Wunschträume des gefallenen Theoretikers. Oder: Grüße aus der real existierenden Bewegung

Zugegeben: nicht jede, die sich mit der Kritik des herrschenden Systems beschäftigt, muss die gesammelten Werke Adornos gelesen haben. Für manche, die recht unmittelbar in emanzipatorischen Bewegungen engagiert sind, ist die Beschäftigung mit der Kritischen Theorie Frankfurter Schule (im Gegensatz zur sachten Tuchfühlung mit kritischer Theorie schlechthin) vielleicht sogar entbehrlich, allzu abstrakt und verklausuliert. Tatsächlich wird sich die Welt nicht hinterm Schreibtisch verbessern lassen, hierfür bedarf es sozialer Interaktion, Emotion, Neuentdeckungen, Lust auf Leben und vor allem unsicherer Versuche, etwas anders zu machen. Im hier verhandelten Text von Martin Scheuringer „Ohne kritische Theorie schmeckt‘s besser“ (Streifzüge 45/2009) geht es darum jedoch nicht. In Wirklichkeit geht es dort auch nicht um eine inhaltliche Kritik der Kritischen Theorie, welche der Autor in ihrer „Wahrheit“ ja sogar anerkennt. Worum es sich handelt, ist kurz gesagt schnöde Apologetik der bürgerlichen Subjektform. Weil darin kein Fünkchen emanzipativer Gehalt liegt (und nicht weil ich hier die „Sache“ der Kritischen Theorie selbst verhandeln will), bedarf es hier dringend harter Ideologiekritik.

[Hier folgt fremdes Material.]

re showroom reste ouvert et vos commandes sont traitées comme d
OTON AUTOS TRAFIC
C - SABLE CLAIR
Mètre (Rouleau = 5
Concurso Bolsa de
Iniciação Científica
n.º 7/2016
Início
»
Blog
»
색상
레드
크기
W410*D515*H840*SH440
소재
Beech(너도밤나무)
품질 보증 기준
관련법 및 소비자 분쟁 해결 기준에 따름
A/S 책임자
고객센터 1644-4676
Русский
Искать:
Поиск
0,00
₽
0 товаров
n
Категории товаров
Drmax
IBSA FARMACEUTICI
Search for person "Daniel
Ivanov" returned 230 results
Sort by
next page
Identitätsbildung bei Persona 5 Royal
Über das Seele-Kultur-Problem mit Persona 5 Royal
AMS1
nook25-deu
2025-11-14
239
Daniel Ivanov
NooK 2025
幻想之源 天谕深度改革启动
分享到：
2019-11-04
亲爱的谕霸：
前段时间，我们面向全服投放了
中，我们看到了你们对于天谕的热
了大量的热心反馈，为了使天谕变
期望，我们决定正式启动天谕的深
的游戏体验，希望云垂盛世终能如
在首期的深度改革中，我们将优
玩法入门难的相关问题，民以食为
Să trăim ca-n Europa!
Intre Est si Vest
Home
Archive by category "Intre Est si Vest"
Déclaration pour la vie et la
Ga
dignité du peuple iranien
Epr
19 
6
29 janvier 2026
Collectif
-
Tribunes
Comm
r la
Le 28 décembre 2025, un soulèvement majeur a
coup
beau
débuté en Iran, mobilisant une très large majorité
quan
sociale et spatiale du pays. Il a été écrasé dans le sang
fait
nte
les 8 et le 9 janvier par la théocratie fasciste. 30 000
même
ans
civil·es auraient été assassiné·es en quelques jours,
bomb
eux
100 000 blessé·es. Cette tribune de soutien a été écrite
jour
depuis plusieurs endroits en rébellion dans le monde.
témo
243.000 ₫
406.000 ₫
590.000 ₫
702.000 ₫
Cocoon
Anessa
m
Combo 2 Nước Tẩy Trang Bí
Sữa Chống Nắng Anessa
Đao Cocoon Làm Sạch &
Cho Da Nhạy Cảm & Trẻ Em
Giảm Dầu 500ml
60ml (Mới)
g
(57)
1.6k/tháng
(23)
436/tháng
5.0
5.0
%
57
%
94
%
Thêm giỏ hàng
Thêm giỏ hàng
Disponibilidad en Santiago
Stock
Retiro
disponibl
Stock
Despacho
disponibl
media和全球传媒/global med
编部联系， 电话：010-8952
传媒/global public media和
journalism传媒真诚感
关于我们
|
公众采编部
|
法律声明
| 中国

Was ist der Kern der Argumentationslinie? Es wird versucht, einen Gegensatz zwischen abstrakter Theorie und unmittelbarer Sinnlichkeit aufzubauen. Demnach wäre das „Nein“, der immanente kritisch-negative Impetus der Theorie selbst Kern des Problems, ließe keine „sinnlich greifbaren“ Ziele mehr zu. Der Theoretiker(!) als Inkarnation dieser Abstraktion wird dabei als leeres, gleichgültiges und emotionsloses „Gespenst“ dargestellt, der sich als Zombie der Entsinnlichung beständig vom wirklichen Kern des Lebens abstößt. Nun bringt die Form Theorie in den herrschenden Verhältnissen zwar abstraktifizierende Momente mit sich, welche – gemäß dem fetischistischen Gesamtzusammenhang, auf den sie sich bezieht und aus dem sie selbst hervorgeht – die Gefahr mit sich bringen, über das durchschnittliche Maß hinaus verdinglichten und selbstzweckhaften Formalismen zu verfallen. Dennoch ist der/die TheoretikerIn letztlich nichts als eine Spielart der allgemeinen Daseinsform, des männlich-weißen-westlichen Normalsubjekts. Die kritische Theorieproduktion in den herrschenden Verhältnissen ist folglich eine durch und durch widersprüchliche Angelegenheit: der/die Theorieproduzent/in schafft in einer hochgradig systemimmanenten Form einen negativen Inhalt, der diese Form (und damit sich selbst) zu transzendieren sucht. Diese Aporie lässt sich nicht einfach auflösen, sondern ist Teil der Verhältnisse, solange sie sind. Teilweise findet sich dies auch bei Franz Schandl in seiner „Kritik des Theoretikers“ (Streifzüge 43/2008) . Scheuringer schlägt jedoch in eine andere Kerbe, er zeigt nicht die Widersprüchlichkeit der Theorieproduktion auf, sondern plädiert ganz unmittelbar für die Affirmation der herrschenden Subjektform. Unter dem Motto „Raus aus dem Denken, rein in die Welt“ will das bürgerliche Subjekt bloß seine eigene kleine Welt retten, ein auf den ersten Blick durchwegs naheliegender, aber genauer betrachtet umso falscherer Ansatz. Falsch nämlich nicht nur hinsichtlich der Theorie, die ja im Aufsatz verächtlich aus einer vermeintlich lebensweltlichen Perspektive hinterfragt wird; falsch auch im Bezug auf unmittelbar-sinnliche Praxen selbst. Denn diese sind nicht so einfach zu haben, wie sich das der gefallene Theoretiker vorstellt.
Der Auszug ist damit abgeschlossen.